It’s difficult to even guess what constitutes a starter home these days in Long Beach, where the median household income is just over $60,000, which is enough to get you somewhat perilously into a $335,000 home, and well short of the nearly $600,000 median price for a house here.
A starter home in the post-war years of the 1950s and into the 1960s was something just about any middle-class family (and those have become as rare as a cheap 1950s starter home now) could afford.
Even in my sweet, short lifetime, the then-new homes built for new families in Los Altos, the Plaza, Lakewood and much of East Long Beach were purchased by Baby Boom clans with Dad working at Douglas, the shipyards or the port, while Mom stayed at home and the new, young neighborhoods were swarming with kids.
Those houses still exist, but today you’re looking at homes that are priced upward of $700,000. Think of them now as mid-range houses.
The seldom-mentioned Artcraft Manor, named for its builder’s company, is one of those niche post-war tracts that popped up in the waning years, and on into the wake of, the second World War. Early sales pitches were directed expressly at war workers and Army and Navy personnel, giving them a shot at purchasing a two-bedroom, one-bath house for $4,600, with a $250 down payment. Today, that barely covers the price of lightbulbs for the house.
The Traffic Circle neighborhood is shaped like a baseball home plate, with Hathaway and Redondo avenues bordering its west side, Los Coyotes Diagonal and Clark Avenue on the east side and Willow Street at the north.
Between Stearns and Willow streets there is a reemergence of Belmont Shore street names: Roswell, Termino, Belmont, Mira Mar, and there are an unusual number of duplexes built in the Manor west of Lakewood Boulevard.
Getting in at the bottom end, the least expensive current listing in Artcraft Manor is a perfectly pleasant four-bedroom, two-bath house at 4514 E. Lavante St. on a right-handed batter’s outside corner of the home plate.
The 1,300 square-foot bungalow on a 6,000 square-foot lot has good-sized bedrooms, one of which has double French doors leading to the backyard.
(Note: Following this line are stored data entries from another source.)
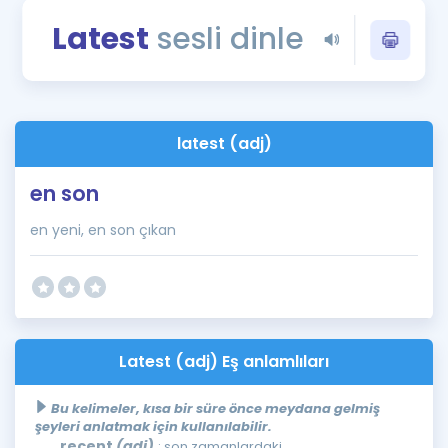
Puan Hesaplama
Latest
sesli dinle
Rehberlik Aracı
ÖSYM Sınav Takvimi
latest (adj)
Kampanyalar
en son
Blog
en yeni, en son çıkan
İngilizce Gramer
Latest (adj) Eş anlamlıları
Bu kelimeler, kısa bir süre önce meydana gelmiş
şeyleri anlatmak için kullanılabilir.
recent
(adj)
: son zamanlardaki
The kitchen is on the smallish side with newer cabinets and appliances. This is plenty of house for a first-time buyer, or even a veteran buyer with an expanding family.
If your family is really exploding, you could always consider the priciest home in the area. Though not in Artcraft Manor proper, it’s just a quick hop to the east in the fancier-sounding Artcraft-adjacent neighborhood of Stratford Square. The monster of a home at 2481 Terraine Ave. is a crazily added-on five-bedroom, four-bath 3,058-square-foot faux mansion that really stands out in a neighborhood of 1940s-50s-style of mostly lightly upgraded tract houses.
Is it freeway close? It is. The accompanying real-estate verbiage boasts that there are “NO HOMES ACROSS THE STREET.” Rather, there is a thicket of bushes across the street, which blocks the views and perhaps the noise of the Bellflower Boulevard offramp from the 405 Freeway. The price tag? It’s offered at $920,000. Let’s keep looking, shall we?
The balance of the half-dozen homes currently on the market run the rather tight gamut of $670,000 to $789,000.
The higher listing is right in the middle of the Manor, and it’s a beautiful three-bedroom, two-bath, two-story home at 2282 Termino Ave. At $789K, it’s a good price for a house that could go for a million bucks in nearby Los Altos. It sports a large family room with a brick wood-burning fireplace, large bedrooms, a bath with a spa, central air and heating and a large swimming pool in the backyard that comes with a diving board! You just don’t see diving boards anymore, thanks to fun-hating insurance companies, but there’s one here, which totally justifies the price of the house.
Finally, there’s a $699,990 house, for those of you with a price ceiling is $700,000, at 4951 E. Los Coyotes Diagonal. A couple of noticeable things: It’s got two bedrooms that are big, as you might expect given the home’s 1,377 square-feet of living space, which is more than enough to accommodate three bedrooms. And if you want to add on, there’s a ton of room in the backyard on the oversized 7,327 square-foot lot. Or, if you’d prefer, you can always drag out a pitching wedge and work on your short game.
Put this attractive house in the quieter interior part of Artcraft Manor, rather than being on the busy Diagonal, and its value goes up by $70,000 or so. Still, it’s on a frontage road which gives you some physical protection from the traffic, if not from the noise and soot.